→ **About this exercise**
Restate every line of the data word for word, except for the images.

################

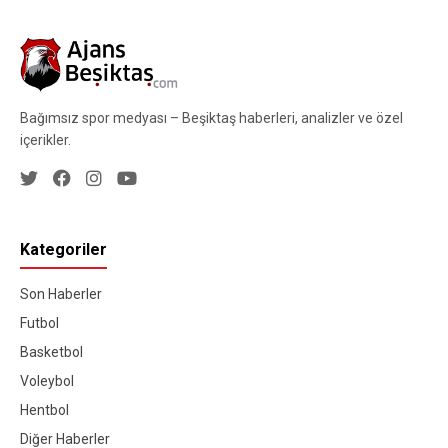
Bağımsız spor medyası – Beşiktaş haberleri, analizler ve özel
içerikler.
Kategoriler
Son Haberler
Futbol
Basketbol
Voleybol
Hentbol
Diğer Haberler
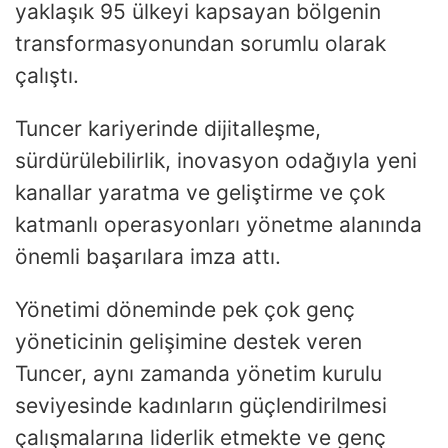
yaklaşık 95 ülkeyi kapsayan bölgenin
transformasyonundan sorumlu olarak
çalıştı.
Tuncer kariyerinde dijitalleşme,
sürdürülebilirlik, inovasyon odağıyla yeni
kanallar yaratma ve geliştirme ve çok
katmanlı operasyonları yönetme alanında
önemli başarılara imza attı.
Yönetimi döneminde pek çok genç
yöneticinin gelişimine destek veren
Tuncer, aynı zamanda yönetim kurulu
seviyesinde kadınların güçlendirilmesi
çalışmalarına liderlik etmekte ve genç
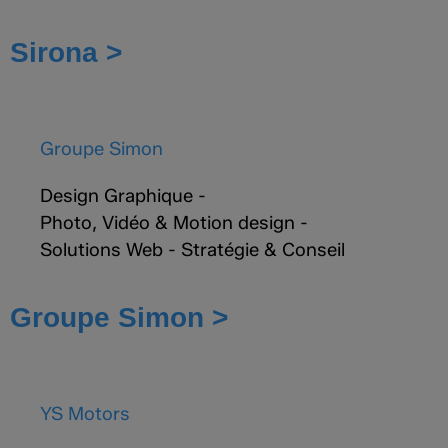
Sirona >
Groupe Simon
Design Graphique
-
Photo, Vidéo & Motion design
-
Solutions Web
-
Stratégie & Conseil
Groupe Simon >
YS Motors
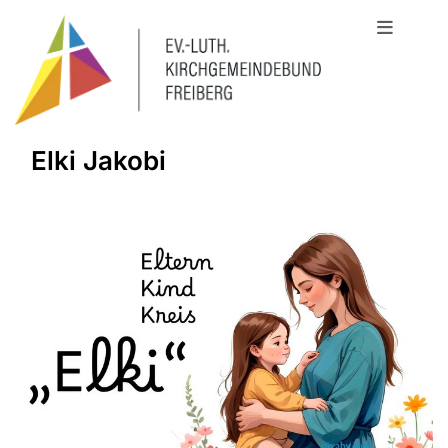
Elki Jakobi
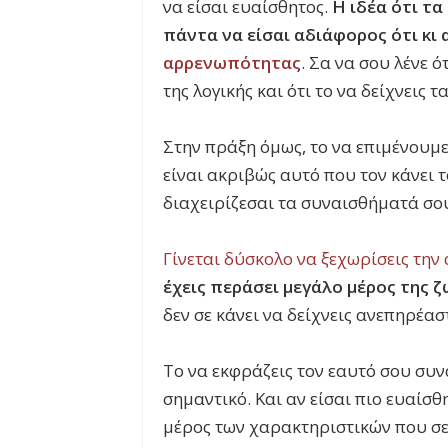
να είσαι ευαίσθητος.
Η ιδέα ότι τα
πάντα να είσαι αδιάφορος ότι κι α
αρρενωπότητας
. Σα να σου λένε 
της λογικής και ότι το να δείχνεις
Στην πράξη όμως, το να επιμένουμε 
είναι ακριβώς αυτό που τον κάνει 
διαχειρίζεσαι τα συναισθήματά σου,
Γίνεται δύσκολο να ξεχωρίσεις τη
έχεις περάσει μεγάλο μέρος της
δεν σε κάνει να δείχνεις ανεπηρέασ
Το να εκφράζεις τον εαυτό σου συναι
σημαντικό. Και αν είσαι πιο ευαίσ
μέρος των χαρακτηριστικών που σε 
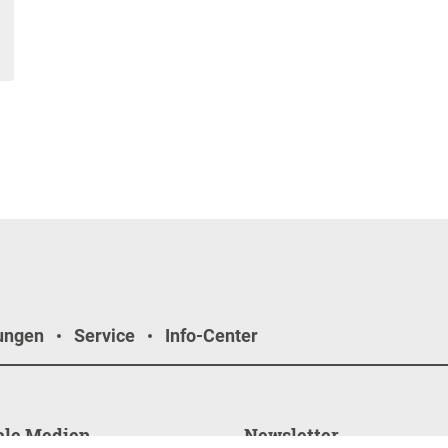
ungen
Service
Info-Center
ale Medien
Newsletter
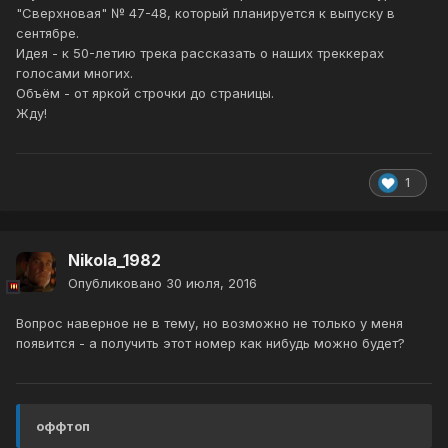
"Сверхновая" № 47-48, который планируется к выпуску в
сентябре.
Идея - к 50-летию трека рассказать о наших треккерах
голосами многих.
Объём - от яркой строчки до страницы.
Жду!
1
Nikola_1982
Опубликовано
30 июля, 2016
Вопрос наверное не в тему, но возможно не только у меня
появится - а получить этот номер как нибудь можно будет?
оффтоп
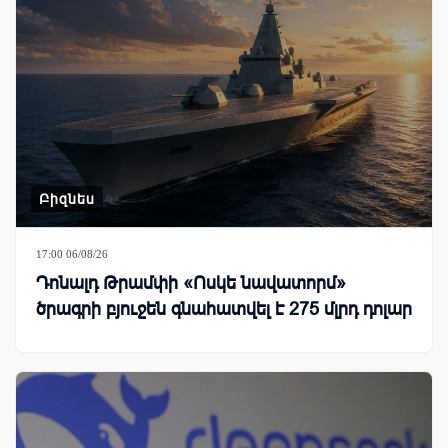
Բիզնես
17:00 06/08/26
Դոնալդ Թրամփի «Ոսկե նավատորմ»
ծրագրի բյուջեն գնահատվել է 275 մլրդ դոլար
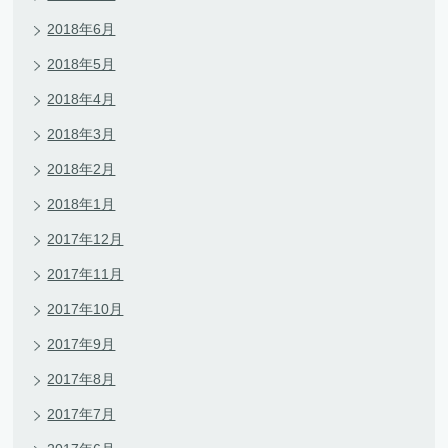
2018年6月
2018年5月
2018年4月
2018年3月
2018年2月
2018年1月
2017年12月
2017年11月
2017年10月
2017年9月
2017年8月
2017年7月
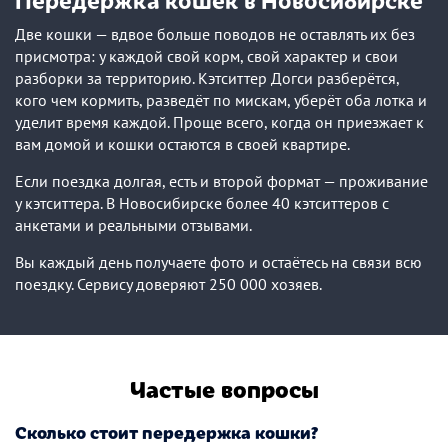
Две кошки — вдвое больше поводов не оставлять их без
присмотра: у каждой свой корм, свой характер и свои
разборки за территорию. Кэтситтер Догси разберётся,
кого чем кормить, разведёт по мискам, уберёт оба лотка и
уделит время каждой. Проще всего, когда он приезжает к
вам домой и кошки остаются в своей квартире.
Если поездка долгая, есть и второй формат — проживание
у кэтситтера. В Новосибирске более 40 кэтситтеров с
анкетами и реальными отзывами.
Вы каждый день получаете фото и остаётесь на связи всю
поездку. Сервису доверяют 250 000 хозяев.
Частые вопросы
Сколько стоит передержка кошки?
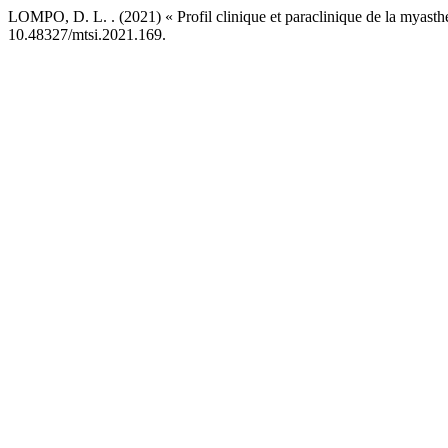
LOMPO, D. L. . (2021) « Profil clinique et paraclinique de la mya
10.48327/mtsi.2021.169.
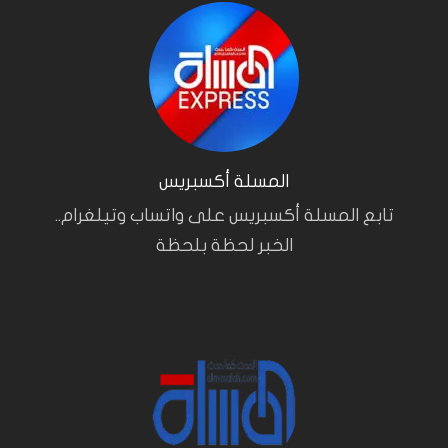
المسلة أكسبريس
تابع المسلة أكسبريس على واتساب وتيلغرام..
الخبر لحظة بلحظة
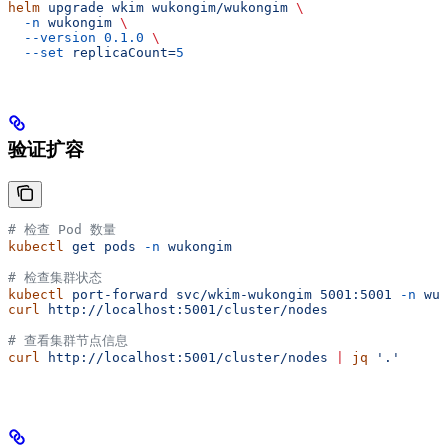
helm
 upgrade
 wkim
 wukongim/wukongim
 \
  -n
 wukongim
 \
  --version
 0.1.0
 \
  --set
 replicaCount=
5
验证扩容
# 检查 Pod 数量
kubectl
 get
 pods
 -n
 wukongim
# 检查集群状态
kubectl
 port-forward
 svc/wkim-wukongim
 5001:5001
 -n
 wuk
curl
 http://localhost:5001/cluster/nodes
# 查看集群节点信息
curl
 http://localhost:5001/cluster/nodes
 |
 jq
 '.'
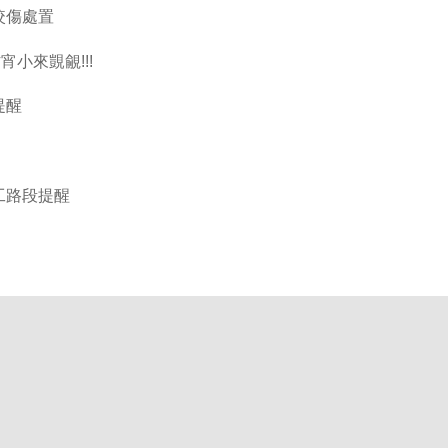
咬傷處置
小來覬覦!!!
提醒
工路段提醒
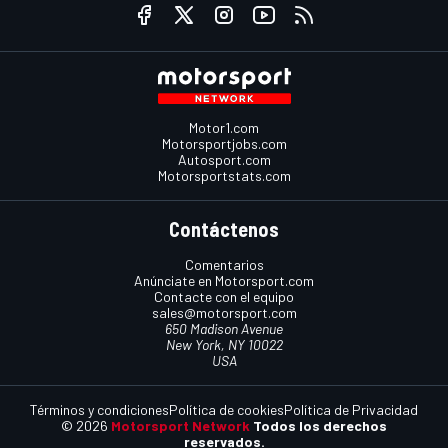
Motor1.com
Motorsportjobs.com
Autosport.com
Motorsportstats.com
Contáctenos
Comentarios
Anúnciate en Motorsport.com
Contacte con el equipo
sales@motorsport.com
650 Madison Avenue
New York, NY 10022
USA
Términos y condiciones
Política de cookies
Política de Privacidad
© 2026
Motorsport Network
Todos los derechos
reservados.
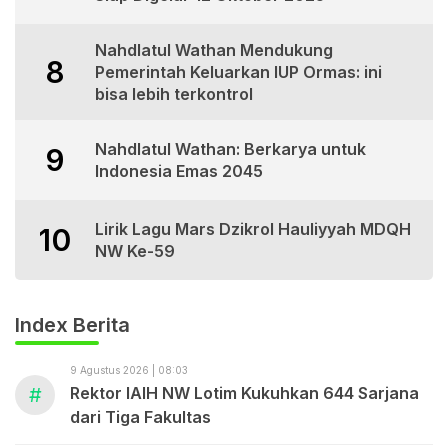
Nahdlatul Wathan Mendukung
8
Pemerintah Keluarkan IUP Ormas: ini
bisa lebih terkontrol
Nahdlatul Wathan: Berkarya untuk
9
Indonesia Emas 2045
Lirik Lagu Mars Dzikrol Hauliyyah MDQH
10
NW Ke-59
Index Berita
9 Agustus 2026 | 08:03
#
Rektor IAIH NW Lotim Kukuhkan 644 Sarjana
dari Tiga Fakultas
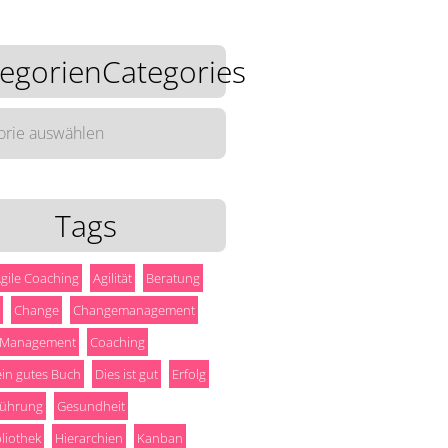
egorienCategories
rienCategories
Tags
gile Coaching
Agilität
Beratung
Change
Changemanagement
 Management
Coaching
 ein gutes Buch
Dies ist gut
Erfolg
ührung
Gesundheit
liothek
Hierarchien
Kanban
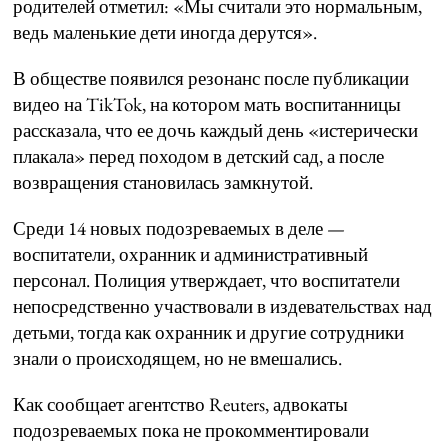
родителей отметил: «Мы считали это нормальным,
ведь маленькие дети иногда дерутся».
В обществе появился резонанс после публикации
видео на TikTok, на котором мать воспитанницы
рассказала, что ее дочь каждый день «истерически
плакала» перед походом в детский сад, а после
возвращения становилась замкнутой.
Среди 14 новых подозреваемых в деле —
воспитатели, охранник и административный
персонал. Полиция утверждает, что воспитатели
непосредственно участвовали в издевательствах над
детьми, тогда как охранник и другие сотрудники
знали о происходящем, но не вмешались.
Как сообщает агентство Reuters, адвокаты
подозреваемых пока не прокомментировали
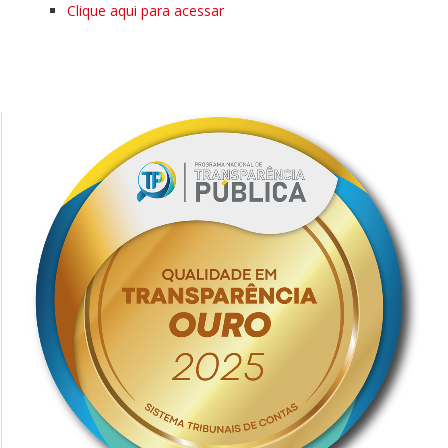
Clique aqui para acessar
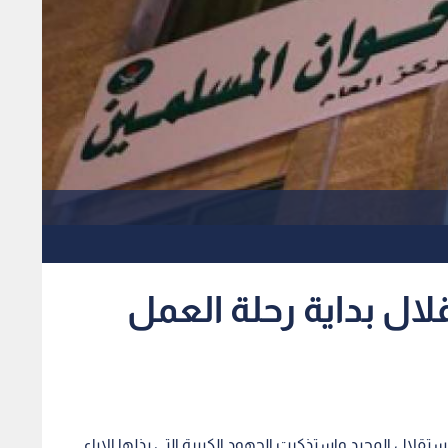
لال بداية رحلة العمل
ستقلال المجيد واستذكرت الجهود الكبيرة التي بذلها الاباء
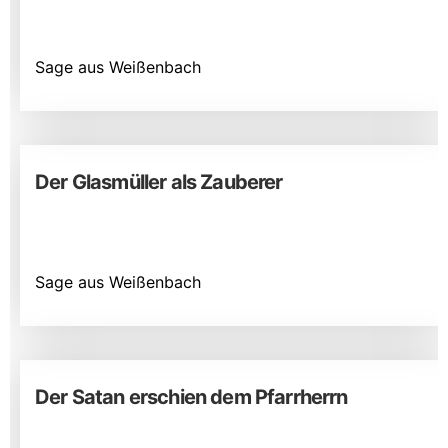
Sage aus Weißenbach
Der Glasmüller als Zauberer
Sage aus Weißenbach
Der Satan erschien dem Pfarrherrn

################

→ **Solution for this exercise**
Bağımsız spor medyası – Beşiktaş haberleri, analizler ve özel
içerikler.
Kategoriler
Son Haberler
Futbol
Basketbol
Voleybol
Hentbol
Diğer Haberler
yaklaşık 95 ülkeyi kapsayan bölgenin
transformasyonundan sorumlu olarak
çalıştı.
Tuncer kariyerinde dijitalleşme,
sürdürülebilirlik, inovasyon odağıyla yeni
kanallar yaratma ve geliştirme ve çok
katmanlı operasyonları yönetme alanında
önemli başarılara imza attı.
Yönetimi döneminde pek çok genç
yöneticinin gelişimine destek veren
Tuncer, aynı zamanda yönetim kurulu
seviyesinde kadınların güçlendirilmesi
çalışmalarına liderlik etmekte ve genç
Sirona >
Groupe Simon
Design Graphique
-
Photo, Vidéo & Motion design
-
Solutions Web
-
Stratégie & Conseil
Groupe Simon >
YS Motors
Elki Jakobi
να είσαι ευαίσθητος.
Η ιδέα ότι τα
πάντα να είσαι αδιάφορος ότι κι α
αρρενωπότητας
. Σα να σου λένε 
της λογικής και ότι το να δείχνεις
Στην πράξη όμως, το να επιμένουμε 
είναι ακριβώς αυτό που τον κάνει 
διαχειρίζεσαι τα συναισθήματά σου,
Γίνεται δύσκολο να ξεχωρίσεις τη
έχεις περάσει μεγάλο μέρος της
δεν σε κάνει να δείχνεις ανεπηρέασ
Το να εκφράζεις τον εαυτό σου συναι
σημαντικό. Και αν είσαι πιο ευαίσ
μέρος των χαρακτηριστικών που σε 
ungen
Service
Info-Center
ale Medien
Newsletter
"Сверхновая" № 47-48, который планируется к выпуску в
сентябре.
Идея - к 50-летию трека рассказать о наших треккерах
голосами многих.
Объём - от яркой строчки до страницы.
Жду!
1
Nikola_1982
Опубликовано
30 июля, 2016
Вопрос наверное не в тему, но возможно не только у меня
появится - а получить этот номер как нибудь можно будет?
оффтоп
Բիզնես
17:00 06/08/26
Դոնալդ Թրամփի «Ոսկե նավատորմ»
ծրագրի բյուջեն գնահատվել է 275 մլրդ դոլար
2018年6月
2018年5月
2018年4月
2018年3月
2018年2月
2018年1月
2017年12月
2017年11月
2017年10月
2017年9月
2017年8月
2017年7月
Две кошки — вдвое больше поводов не оставлять их без
присмотра: у каждой свой корм, свой характер и свои
разборки за территорию. Кэтситтер Догси разберётся,
кого чем кормить, разведёт по мискам, уберёт оба лотка и
уделит время каждой. Проще всего, когда он приезжает к
вам домой и кошки остаются в своей квартире.
Если поездка долгая, есть и второй формат — проживание
у кэтситтера. В Новосибирске более 40 кэтситтеров с
анкетами и реальными отзывами.
Вы каждый день получаете фото и остаётесь на связи всю
поездку. Сервису доверяют 250 000 хозяев.
Частые вопросы
Сколько стоит передержка кошки?
LOMPO, D. L. . (2021) « Profil clinique et paraclinique de la mya
10.48327/mtsi.2021.169.
المسلة أكسبريس
تابع المسلة أكسبريس على واتساب وتيلغرام..
الخبر لحظة بلحظة
helm
 upgrade
 wkim
 wukongim/wukongim
 \
  -n
 wukongim
 \
  --version
 0.1.0
 \
  --set
 replicaCount=
5
验证扩容
# 检查 Pod 数量
kubectl
 get
 pods
 -n
 wukongim
# 检查集群状态
kubectl
 port-forward
 svc/wkim-wukongim
 5001:5001
 -n
 wuk
curl
 http://localhost:5001/cluster/nodes
# 查看集群节点信息
curl
 http://localhost:5001/cluster/nodes
 |
 jq
 '.'
咬傷處置
小來覬覦!!!
提醒
工路段提醒
Motor1.com
Motorsportjobs.com
Autosport.com
Motorsportstats.com
Contáctenos
Comentarios
Anúnciate en Motorsport.com
Contacte con el equipo
sales@motorsport.com
650 Madison Avenue
New York, NY 10022
USA
Términos y condiciones
Política de cookies
Política de Privacidad
© 2026
Motorsport Network
Todos los derechos
reservados.
Nahdlatul Wathan Mendukung
8
Pemerintah Keluarkan IUP Ormas: ini
bisa lebih terkontrol
Nahdlatul Wathan: Berkarya untuk
9
Indonesia Emas 2045
Lirik Lagu Mars Dzikrol Hauliyyah MDQH
10
NW Ke-59
Index Berita
9 Agustus 2026 | 08:03
#
Rektor IAIH NW Lotim Kukuhkan 644 Sarjana
dari Tiga Fakultas
egorienCategories
rienCategories
Tags
gile Coaching
Agilität
Beratung
Change
Changemanagement
 Management
Coaching
 ein gutes Buch
Dies ist gut
Erfolg
ührung
Gesundheit
liothek
Hierarchien
Kanban
родителей отметил: «Мы считали это нормальным,
ведь маленькие дети иногда дерутся».
В обществе появился резонанс после публикации
видео на TikTok, на котором мать воспитанницы
рассказала, что ее дочь каждый день «истерически
плакала» перед походом в детский сад, а после
возвращения становилась замкнутой.
Среди 14 новых подозреваемых в деле —
воспитатели, охранник и административный
персонал. Полиция утверждает, что воспитатели
непосредственно участвовали в издевательствах над
детьми, тогда как охранник и другие сотрудники
знали о происходящем, но не вмешались.
Как сообщает агентство Reuters, адвокаты
подозреваемых пока не прокомментировали
Clique aqui para acessar
لال بداية رحلة العمل
ستقلال المجيد واستذكرت الجهود الكبيرة التي بذلها الاباء
Sage aus Weißenbach
Der Glasmüller als Zauberer
Sage aus Weißenbach
Der Satan erschien dem Pfarrherrn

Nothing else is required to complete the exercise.